Having touched upon the subject of the calumnies so assiduously circulated with regard to the administration of General Butler in New Orleans, it may, perhaps, be as well to add here the little that remains to be said on that edifying subject.

First, let me adduce another little operation which has been construed to his disadvantage. I refer to a small quantity of cotton sent home from Ship Island by General Butler, which chanced to

arrive a short time before the papers that explained the transaction.

"This cotton," wrote General Butler to the quartermaster-general, "was captured by the navy on board a small schooner, which it would have been unsafe to send to sea. I needed the schooner as a lighter, and took her from the navy. What should be done with the cotton? A transport was going home empty-it would cost the United States nothing to transport it. To whom should I send it? To my quartermaster at Boston? But I supposed him on the way here.
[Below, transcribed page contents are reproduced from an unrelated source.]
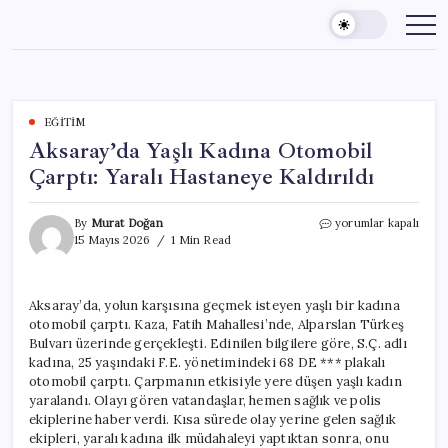
Skip
to
content
EĞITIM
Aksaray’da Yaşlı Kadına Otomobil
Çarptı: Yaralı Hastaneye Kaldırıldı
Aksaray’da
By
Murat Doğan
yorumlar kapalı
Yaşlı
15 Mayıs 2026
1 Min Read
Kadına
Otomobil
Çarptı:
Aksaray’da, yolun karşısına geçmek isteyen yaşlı bir kadına
Yaralı
otomobil çarptı. Kaza, Fatih Mahallesi’nde, Alparslan Türkeş
Hastaneye
Kaldırıldı
Bulvarı üzerinde gerçekleşti. Edinilen bilgilere göre, S.Ç. adlı
için
kadına, 25 yaşındaki F.E. yönetimindeki 68 DE *** plakalı
otomobil çarptı. Çarpmanın etkisiyle yere düşen yaşlı kadın
yaralandı. Olayı gören vatandaşlar, hemen sağlık ve polis
ekiplerine haber verdi. Kısa sürede olay yerine gelen sağlık
ekipleri, yaralı kadına ilk müdahaleyi yaptıktan sonra, onu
Owing to the delays of the expedition, I found all the quartermaster's men and artisans on the island, whose services were indispensable, almost in a state of mutiny for want of pay. There was not a dollar of government funds on the island. I had seventyfive dollars of my own. The sutler had money he would lend on my draft on my private banker. I borrowed on such draft about four thousand dollars, quite equal to the value of the cotton as I received it, and with the money I paid the government debts to the laborers, so that their wives and children would not starve. In order that my draft should be paid, I sent the cotton to my correspondent at Boston, with directions to sell it, pay the draft out of the proceeds, and hold the rest, if any, subject to my order; so that, upon the account stated, I might settle with the government. What was done? The government seized the cotton without a word of explanation to me, kept it until it had depreciated ten per cent., and allowed my draft to be dishonored; and it had to be paid out of the little fund I left at home for the support of my children in my absence."

Subsequent explanations completely satisfied the government, and the money was refunded.

As these two transactions were the only ones of a commercial nature in which General Butler engaged while commanding the Department of the Gulf, and the only ones, I believe, in which he was ever concerned, the reader now has before him the entire basis of the huge superstructure of calumny raised by the malign persistence of rebels and their allies. Both of these transactions were solely designed to aid the work in hand, to remove unexpected obstacles, to anticipate measures which the government must instantly have ordered had it been near the scene of action.

But, as Mr. Toodles remarks, and repeats, "he had a brother."